Container Handling Algorithms and Outbound Heavy Truck Movement Modeling for Seaport Container Transshipment Terminals

This research is divided into four main parts. The first part considers the basic block relocation problem (BRP) in which a set of shipping containers is retrieved using the minimum number of moves by a single gantry crane that handles cargo in the storage area in a container terminal. For this purpose a new algorithm called the look ahead algorithm has been created and tested. The look ahead algorithm is applicable under limited and unlimited stacking height conditions. The look ahead algorithm is compared to the existing algorithms in the literature. The experimental results show that the look ahead algorithm is more efficient than any other algorithm in the literature. The second part of this research considers an extension of the BRP called the block relocation problem with weights (BRP-W). The main goal is to minimize the total fuel consumption of the crane to retrieve all the containers in a bay and to minimize the movements of the heavy containers. The trolleying, hoisting, and lowering movements of the containers are explicitly considered in this part. The twelve parameters to quantify various preferences when moving individual containers are defined. Near-optimal values of the twelve parameters for different bay configurations are found using a genetic algorithm.

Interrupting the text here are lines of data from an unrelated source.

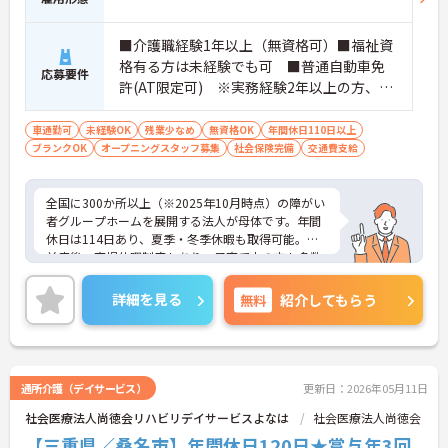
を存分に活かせる環境です。将来的に正社員を目指
すことができる登用制度や、外部研修の受講支援な
どもご用意しています。お食事の準備におきまして
■介護職経験1年以上（無資格可）■福祉資
も、レシピや食材の宅配サービスを利用することで
格有る方は未経験でも可 ■普通自動車免
応募要件
現場の負担を軽減しています。夜間も複数名体制を
許(AT限定可) ※実務経験2年以上の方、障
確保しているため、安心して長くご活躍いただけま
がい者福祉に関する経験をお持ちの方大歓
す。
迎
車通勤可
未経験OK
残業少なめ
無資格OK
年間休日110日以上
ブランクOK
オープニングスタッフ募集
社会保険完備
交通費支給
全国に300か所以上（※2025年10月時点）の障がい
者グループホームを展開する法人が母体です。年間
休日は114日あり、夏季・冬季休暇も取得可能。産
前産後・育児休暇制度もあり、子育て中の方も多数
活躍中で、ワークライフバランスを大切にしながら
働ける環境が整っています。研修制度や外部勉強会
詳細を見る
無料
紹介してもらう
の受講支援もあり、スキルアップもしっかりサポー
ト。将来的には管理者やエリアマネージャーへのキ
ャリアアップも目指せます。20代から60代まで幅広
い年代のスタッフが活躍しており、和やかな雰囲気
の職場です。介護経験を活かしたい方、福祉の資格
通所介護（デイサービス）
更新日：2026年05月11日
をお持ちの方、安定した法人でキャリアを築きたい
社会医療法人尚徳会リハビリデイサービスよなは
社会医療法人尚徳会
方におすすめです。
【三重県／桑名市】年間休日120日★賞与年3回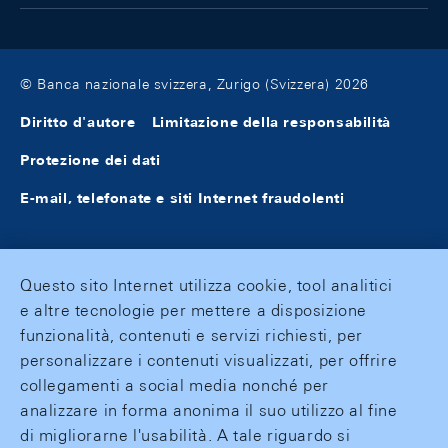
© Banca nazionale svizzera, Zurigo (Svizzera) 2026
Diritto d'autore
Limitazione della responsabilità
Protezione dei dati
E-mail, telefonate e siti Internet fraudolenti
Questo sito Internet utilizza cookie, tool analitici
e altre tecnologie per mettere a disposizione
funzionalità, contenuti e servizi richiesti, per
personalizzare i contenuti visualizzati, per offrire
collegamenti a social media nonché per
analizzare in forma anonima il suo utilizzo al fine
di migliorarne l'usabilità. A tale riguardo si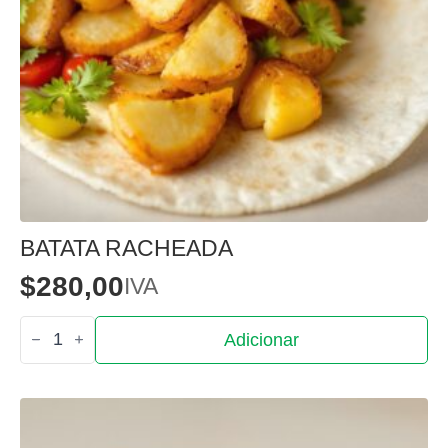
BATATA RACHEADA
$
280,00
IVA
Quantidade
Adicionar
de
Batata
racheada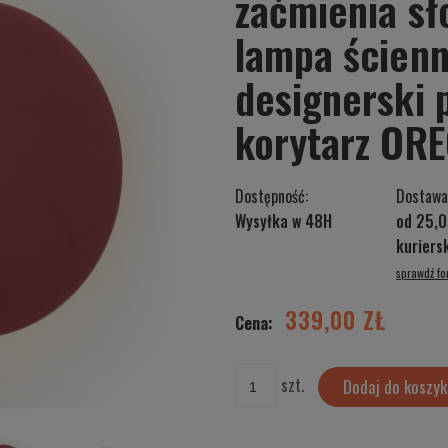
zaćmienia sł
lampa ścienn
designerski 
korytarz OR
Dostępność:
Dostawa
Wysyłka w 48H
od 25,0
kurier
sprawdź f
Cena nie zawiera ewentualnych kosztów
płatności
339,00 ZŁ
Cena:
szt.
Dodaj do koszyk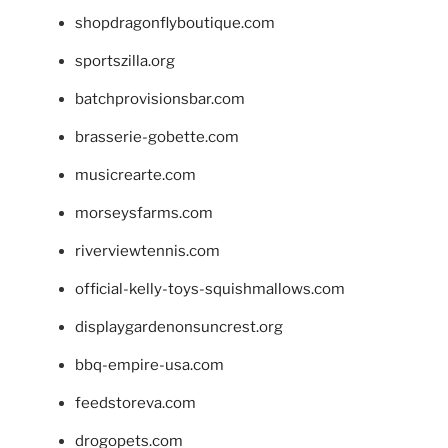
shopdragonflyboutique.com
sportszilla.org
batchprovisionsbar.com
brasserie-gobette.com
musicrearte.com
morseysfarms.com
riverviewtennis.com
official-kelly-toys-squishmallows.com
displaygardenonsuncrest.org
bbq-empire-usa.com
feedstoreva.com
drogopets.com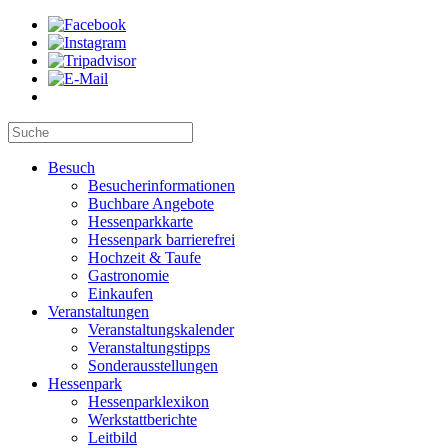
Besuch
Besucherinformationen
Buchbare Angebote
Hessenparkkarte
Hessenpark barrierefrei
Hochzeit & Taufe
Gastronomie
Einkaufen
Veranstaltungen
Veranstaltungskalender
Veranstaltungstipps
Sonderausstellungen
Hessenpark
Hessenparklexikon
Werkstattberichte
Leitbild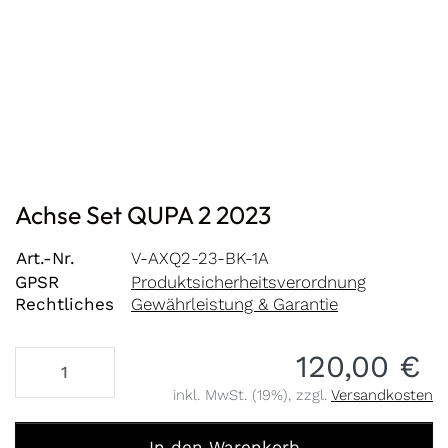
Achse Set QUPA 2 2023
Art.-Nr.
V-AXQ2-23-BK-1A
GPSR
Produktsicherheitsverordnung
Rechtliches
Gewährleistung & Garantie
120,00 €
inkl. MwSt. (19%), zzgl.
Versandkosten
Achse Set QUPA 2 2023 zu 120,00 €, Menge 1.
In den Warenkorb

The third part introduces a shipping cost model that can estimate the cost of shipping specific commodity groups using one freight transportation mode-trucking- from any origin to any destination inside the United States. The model can also be used to estimate general shipping costs for different economic sectors, with significant ramifications for public policy. The last part mimics heavy truck movements for shipping different kinds of containerized commodities between a container terminal and different facilities. The highly detailed cost model from part three is used to evaluate the effect of public policies on truckers\u27 route choices. In particular, the influence of time, distance, and tolls on truckers\u27 route selection is investigated.